The rate that things happen
online tends to influence the rest of our world. It began when instant messaging on PCs made a move to SMS text message on mobile phones, giving friends and lovers instant access to each other
whenever and wherever, as long as both were in an area with cellular service. Now, Twitter and Facebook status updates on Google, Microsoft Bing and Yahoo real-time search let us know the moment
someone goes to the bathroom. You get the message.
Real-time search moves into real-time marketing this year, where thousands of bits and bytes of collected data determine which ads to serve
up, along with what Web site configurations to show each individual consumer, based on an IP address and information stored in the browser cookie.
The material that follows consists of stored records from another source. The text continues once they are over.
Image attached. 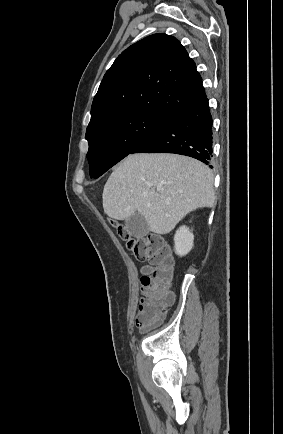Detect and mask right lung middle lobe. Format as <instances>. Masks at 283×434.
I'll return each mask as SVG.
<instances>
[{
	"instance_id": "obj_1",
	"label": "right lung middle lobe",
	"mask_w": 283,
	"mask_h": 434,
	"mask_svg": "<svg viewBox=\"0 0 283 434\" xmlns=\"http://www.w3.org/2000/svg\"><path fill=\"white\" fill-rule=\"evenodd\" d=\"M169 119L155 113L141 111L122 114L87 128L90 177L101 176Z\"/></svg>"
}]
</instances>
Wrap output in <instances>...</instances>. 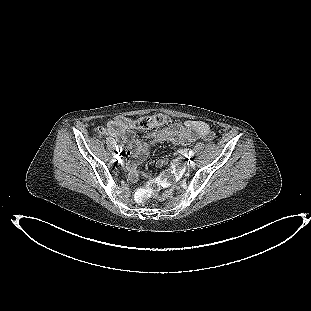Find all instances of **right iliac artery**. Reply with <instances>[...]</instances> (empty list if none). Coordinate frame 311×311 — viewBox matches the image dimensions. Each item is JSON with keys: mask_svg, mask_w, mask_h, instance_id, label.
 Masks as SVG:
<instances>
[{"mask_svg": "<svg viewBox=\"0 0 311 311\" xmlns=\"http://www.w3.org/2000/svg\"><path fill=\"white\" fill-rule=\"evenodd\" d=\"M116 151L120 153V152L122 151V147H121L120 145H117V146H116ZM115 157H116V156H115Z\"/></svg>", "mask_w": 311, "mask_h": 311, "instance_id": "82829eb1", "label": "right iliac artery"}]
</instances>
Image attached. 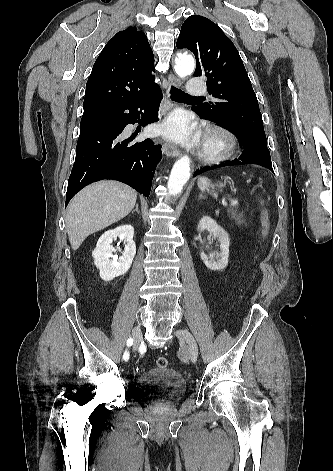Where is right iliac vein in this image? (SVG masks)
<instances>
[{
    "label": "right iliac vein",
    "mask_w": 333,
    "mask_h": 471,
    "mask_svg": "<svg viewBox=\"0 0 333 471\" xmlns=\"http://www.w3.org/2000/svg\"><path fill=\"white\" fill-rule=\"evenodd\" d=\"M132 336H133V339H134L133 351H136L138 349V346H139L140 342L142 341V331H141V328L139 326H136V327L133 328Z\"/></svg>",
    "instance_id": "obj_1"
}]
</instances>
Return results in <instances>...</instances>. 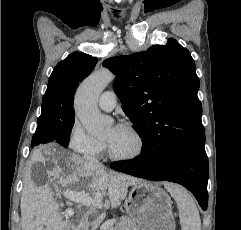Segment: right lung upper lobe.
I'll use <instances>...</instances> for the list:
<instances>
[{
  "mask_svg": "<svg viewBox=\"0 0 241 230\" xmlns=\"http://www.w3.org/2000/svg\"><path fill=\"white\" fill-rule=\"evenodd\" d=\"M97 62V58L82 52L71 53L59 62L49 78L41 114H51L58 119L74 117L75 89L92 72Z\"/></svg>",
  "mask_w": 241,
  "mask_h": 230,
  "instance_id": "1",
  "label": "right lung upper lobe"
}]
</instances>
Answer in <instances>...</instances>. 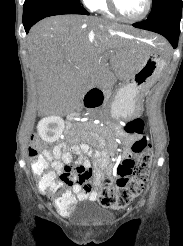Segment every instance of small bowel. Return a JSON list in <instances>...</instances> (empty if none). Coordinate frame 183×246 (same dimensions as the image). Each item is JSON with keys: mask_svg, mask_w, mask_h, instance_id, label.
<instances>
[{"mask_svg": "<svg viewBox=\"0 0 183 246\" xmlns=\"http://www.w3.org/2000/svg\"><path fill=\"white\" fill-rule=\"evenodd\" d=\"M114 132L121 138L125 146L121 155L122 159L131 158L132 147L136 141L142 138V132L126 133L118 127L114 128ZM80 137L85 142L74 145L61 143L55 145L52 150H45L43 152L44 157L50 161L53 170L59 174L60 178H76L69 184L71 190L64 191L59 197L61 201L71 203V207L58 208L64 216L69 215L78 202L86 200L95 201L97 199V193L93 189L91 178L94 177L95 181L103 179L104 170L113 158L116 150V140L111 129L101 128L83 131L80 133ZM73 155L79 156L76 164H71ZM83 155L93 157L95 159L94 166H92L88 159L83 158ZM77 171H84V173H78ZM61 184L63 183H59L56 186L53 194L58 191Z\"/></svg>", "mask_w": 183, "mask_h": 246, "instance_id": "c3829d8e", "label": "small bowel"}]
</instances>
Adchemy Chairman and Chief Executive Officer
Murthy Nukala tells me companies should construct every ad and Web page for a specific individual on the fly. That means ad and Web site platforms require machine learning. These operational systems
determine what to serve up based on the data collected. They change the ad, message, price, and landing page configuration based on what they know about someone through the browser connecting with the
site. "We use real-time marketing across time, and dynamic advertising across segments," he says.
People have begun to find "religion" in data and realize that information in real time
provides better campaign performance, Nukala says. But how do you make the correct decisions across search, mobile, social and widgets?
"This year Facebook becomes as important as Google,"
Nukala says. "It will happen, in part, because Facebook gives you the data to define segments and experiment with marketing strategies. It provides marketers with accessibility to the data to
experiment, much more than display or search."
Facebook claims 50% of active users log into the site each day, and this would mean at least 175 million users every 24 hours, according to
Econsultancy, a digital marketing company that shares additional stats on marketing.
Maybe
so, But advertisers need to keep data collection simple if the industry wants to move more marketing dollars online, notes Jere Doyle, president and chief executive of Prospectiv. Boil it down to a
few pieces of data that matter. While standing outside the conference doors at OMMA Performance last week in San Francisco, Doyle explains how too much online tends to confuses those without
experience collecting and analyzing the stats -- the marketers and media buyers who traditionally purchase print, television or radio ads.
Doyle serves up more advice while we stand there
talking. Start by taking a few pieces of data, such as gender and the ability to identify prior customers, and work from there because these marketers barely use the data they have in the correct way,
he tells me. They don't have the same skills, not yet anyway, as direct marketers, so they become easily overwhelmed with the mounds of available data. "They are getting better at using the data, but
they're not as sophisticated as the industry thinks," Doyle says. "They are sophisticated people, don't get me wrong, but they don't have the time and the resources to sort through and understand the
data, which sometime leads them to confuse many of the stats."
The importance of collecting data has become very obvious to investors, too. BlueKai, which helps online advertisers target
messages based on demographic, geographic and other actionable information, reported closing a $21 million venture capital round of financing Monday. The deal, led by GGV Capital, included
participation from Redpoint Ventures and Battery Ventures. Total funding for the company now stands at $34.7 million.
If offline advertisers aren't moving online fast enough, perhaps they
need to heed lessons learned from the electronics industry. During the mid-2000s, electronics companies tried to introduce new products, such as Blu-ray players or DVRs that record four programs at
once, to jumpstart consumer spending. Adoption of these devices took off slower than expected, because the gadgets were too complicated for the average person to learn how to use, or many consumers
didn't want to take the time.
Perhaps ad executives will learn from the mistakes made by the electronics industry.